Doubling the U.S. population budget

PRI Staff

Representative Connie Morella (R-Md.) has joined forces with avid population—controller Representative Anthony Beilenson (D-Calif.) to sponsor a bill which would dramatically increase U.S. population control funding in developing countries.

The bill would amend the U.S. Foreign Assistance Act of 1961; it would increase available population funds while, at the same time, bury the full intent of the legislation in a pottage of population stabilization, family health, self-determination for women and environmental protection.

Representatives Morella and Beilenson are co-chairs of the Congressional Coalition on Population and Development. Beilenson is also a member of the U.N. Global Committee of Parliamentarians on Population and Development.

The newly-introduced legislation calls for a U.S. 1994 fiscal year population budget of $725 million (up from the current $352 million). U.S. funding under the bill would grow to $800 million in 1995 as it moves toward a contribution of $1.4 billion in the year 2000 within an overall $11 billion “budget for total worldwide expenditures” from all international sources.

An additional $851 million is requested for development and economic assistance which includes a “Child Survival Fund” and a “Safe Motherhood Initiative.” “AIDS prevention and control” would receive an additional $100 million.

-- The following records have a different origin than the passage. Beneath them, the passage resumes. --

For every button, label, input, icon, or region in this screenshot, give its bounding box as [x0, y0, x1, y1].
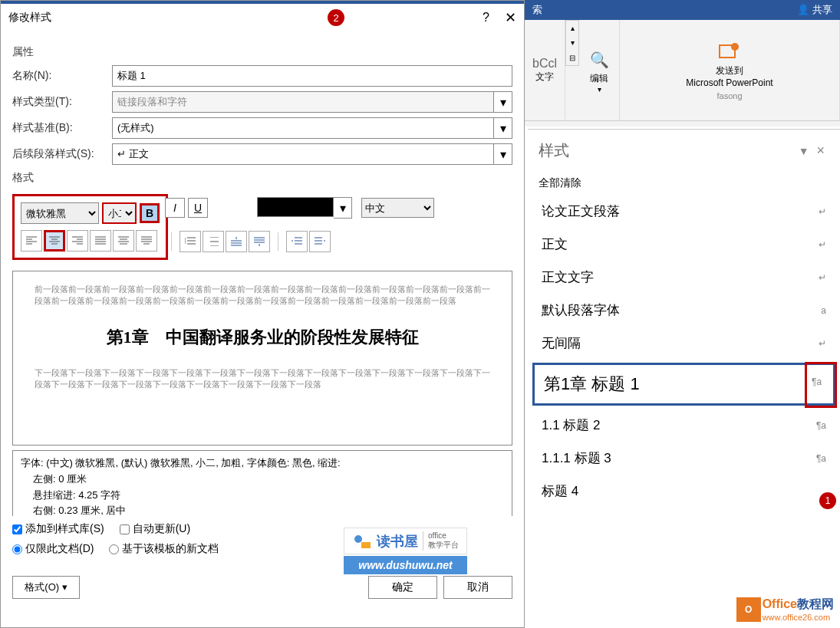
ribbon-search-fragment: 索 [532, 3, 542, 17]
pane-close-icon[interactable]: × [816, 143, 825, 159]
office26-url: www.office26.com [763, 613, 834, 622]
italic-button[interactable]: I [165, 198, 185, 218]
align-distribute-button[interactable] [113, 230, 134, 252]
ok-button[interactable]: 确定 [368, 576, 437, 599]
gallery-more-icon[interactable]: ⊟ [566, 51, 578, 65]
format-highlight-box: 微软雅黑 小二 B [12, 194, 168, 260]
type-select [112, 91, 494, 113]
section-properties: 属性 [12, 45, 512, 59]
align-right-button[interactable] [67, 230, 88, 252]
next-label: 后续段落样式(S): [12, 147, 112, 161]
svg-point-2 [354, 535, 362, 543]
gallery-up-icon[interactable]: ▴ [566, 21, 578, 35]
lang-select[interactable]: 中文 [361, 198, 434, 218]
color-dropdown[interactable]: ▾ [334, 197, 352, 219]
watermark-office26: O Office教程网 www.office26.com [736, 597, 834, 622]
description-box: 字体: (中文) 微软雅黑, (默认) 微软雅黑, 小二, 加粗, 字体颜色: … [12, 450, 512, 516]
style-name-fragment: 文字 [535, 71, 554, 84]
style-item-heading-4[interactable]: 标题 4 [528, 475, 840, 508]
cancel-button[interactable]: 取消 [443, 576, 512, 599]
dialog-title: 修改样式 [8, 11, 67, 25]
styles-pane: 样式 ▼ × 全部清除 论文正文段落↵ 正文↵ 正文文字↵ 默认段落字体a 无间… [528, 129, 840, 628]
dushuwu-sub2: 教学平台 [428, 540, 459, 551]
style-item-default-font[interactable]: 默认段落字体a [528, 294, 840, 327]
spacing-after-button[interactable] [249, 231, 270, 252]
linespacing-2-button[interactable] [203, 231, 224, 252]
pane-options-icon[interactable]: ▼ [799, 145, 809, 157]
template-radio[interactable]: 基于该模板的新文档 [109, 542, 219, 556]
base-label: 样式基准(B): [12, 121, 112, 135]
align-center-button[interactable] [44, 230, 65, 252]
next-dropdown[interactable]: ▾ [494, 143, 512, 165]
style-item-no-spacing[interactable]: 无间隔↵ [528, 327, 840, 360]
preview-heading: 第1章 中国翻译服务业的阶段性发展特征 [35, 326, 490, 349]
desc-line-4: 右侧: 0.23 厘米, 居中 [21, 503, 504, 516]
type-dropdown: ▾ [494, 91, 512, 113]
dialog-footer: 格式(O) ▾ 确定 取消 [1, 570, 524, 605]
desc-line-2: 左侧: 0 厘米 [21, 472, 504, 488]
size-select[interactable]: 小二 [102, 202, 137, 224]
align-last-button[interactable] [136, 230, 157, 252]
dialog-titlebar: 修改样式 2 ? ✕ [1, 1, 524, 31]
desc-line-1: 字体: (中文) 微软雅黑, (默认) 微软雅黑, 小二, 加粗, 字体颜色: … [21, 455, 504, 472]
gallery-down-icon[interactable]: ▾ [566, 35, 578, 50]
close-button[interactable]: ✕ [505, 9, 516, 26]
style-item-heading-1[interactable]: 第1章 标题 1 ¶a [532, 363, 835, 406]
style-gallery-nav[interactable]: ▴ ▾ ⊟ [565, 20, 579, 66]
type-label: 样式类型(T): [12, 95, 112, 109]
base-select[interactable] [112, 117, 494, 139]
ribbon-styles-group[interactable]: bCcl 文字 [525, 20, 565, 120]
desc-line-3: 悬挂缩进: 4.25 字符 [21, 488, 504, 504]
indent-decrease-button[interactable] [286, 231, 308, 252]
style-sample: bCcl [532, 57, 557, 71]
section-format: 格式 [12, 171, 512, 185]
preview-next-text: 下一段落下一段落下一段落下一段落下一段落下一段落下一段落下一段落下一段落下一段落… [35, 367, 490, 391]
svg-point-1 [731, 43, 739, 51]
name-label: 名称(N): [12, 69, 112, 83]
dushuwu-url: www.dushuwu.net [344, 556, 467, 574]
ribbon: 索 👤 共享 bCcl 文字 ▴ ▾ ⊟ 🔍 编辑 ▾ 发送到 Microsof… [525, 0, 840, 127]
style-item-paper-body[interactable]: 论文正文段落↵ [528, 195, 840, 228]
ribbon-edit-group[interactable]: 🔍 编辑 ▾ [579, 20, 620, 120]
indent-increase-button[interactable] [309, 231, 331, 252]
clear-all-button[interactable]: 全部清除 [528, 172, 840, 195]
share-button[interactable]: 👤 共享 [797, 3, 832, 17]
annotation-badge-1: 1 [819, 492, 836, 509]
dushuwu-logo-icon [352, 533, 372, 550]
styles-header: 样式 ▼ × [528, 136, 840, 172]
align-left-button[interactable] [21, 230, 42, 252]
font-select[interactable]: 微软雅黑 [21, 202, 99, 224]
ribbon-top: 索 👤 共享 [525, 0, 840, 20]
style-item-normal[interactable]: 正文↵ [528, 228, 840, 261]
help-button[interactable]: ? [483, 11, 489, 25]
sendto-label: 发送到 [716, 64, 743, 77]
next-select[interactable] [112, 143, 494, 165]
edit-label: 编辑 [590, 72, 608, 85]
linespacing-1-button[interactable] [180, 231, 201, 252]
only-document-radio[interactable]: 仅限此文档(D) [12, 542, 94, 556]
sendto-label2: Microsoft PowerPoint [686, 77, 772, 88]
office26-text: Office教程网 [763, 597, 834, 613]
underline-button[interactable]: U [188, 198, 208, 218]
dushuwu-sub1: office [428, 531, 459, 540]
spacing-before-button[interactable] [226, 231, 247, 252]
style-item-heading-3[interactable]: 1.1.1 标题 3¶a [528, 442, 840, 475]
search-icon: 🔍 [587, 48, 611, 72]
preview-prev-text: 前一段落前一段落前一段落前一段落前一段落前一段落前一段落前一段落前一段落前一段落… [35, 284, 490, 307]
preview-box: 前一段落前一段落前一段落前一段落前一段落前一段落前一段落前一段落前一段落前一段落… [12, 271, 512, 446]
dushuwu-text: 读书屋 [377, 532, 418, 551]
style-item-body-text[interactable]: 正文文字↵ [528, 261, 840, 294]
align-justify-button[interactable] [90, 230, 111, 252]
styles-title: 样式 [539, 140, 791, 161]
base-dropdown[interactable]: ▾ [494, 117, 512, 139]
color-swatch [257, 197, 334, 217]
ribbon-sendto-group[interactable]: 发送到 Microsoft PowerPoint fasong [620, 20, 840, 120]
format-menu-button[interactable]: 格式(O) ▾ [12, 576, 80, 599]
dialog-body: 属性 名称(N): 样式类型(T): ▾ 样式基准(B): ▾ 后续段落样式(S… [1, 31, 524, 570]
add-quickstyle-checkbox[interactable]: 添加到样式库(S) [12, 522, 104, 536]
name-input[interactable] [112, 65, 512, 87]
style-item-heading-2[interactable]: 1.1 标题 2¶a [528, 409, 840, 442]
auto-update-checkbox[interactable]: 自动更新(U) [120, 522, 190, 536]
bold-button[interactable]: B [140, 203, 160, 223]
office26-logo-icon: O [736, 597, 761, 622]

The funds control” would receive an additional $100 million. The funds and targets would be monitored through an annual presidential report to the Congress.

Population Action International (formerly the Population Crisis Committee) expressed dissatisfaction with the bill because “’it does not allow us to fund programs that deal with abortion .… The bill doesn’t say that it won’t [fund abortions]. It just doesn’t say that it will. It excludes it by not mentioning it’” (Family Planning World, vol. 3, no. 4, July/Aug. 1993, 6).

Perhaps the bill does not call for direct funding of abortion surgeries in Third World nations because it has already taken care of that through the funding of the Safe Motherhood Initiative. That Initiative has forged a political/economic partnership which is designed as a tool to break down restrictive abortion laws in all Third World countries. The members of the partnership are the World bank, U.N. Development Programme (UNDP), U.N. Population Fund (UNFPA), U.N. Children’s Fund (UNICEF), U.S. Agency for International Development funded Population Council, and International Planned Parenthood Federation. Within the partnership, economic compulsion and guaranteed funds to carry out the agenda forcefully are to be provided by the World Bank (see “World Bank Safe Motherhood Initiative” PRI Review, vol. 2, no.3, May/June, l-3).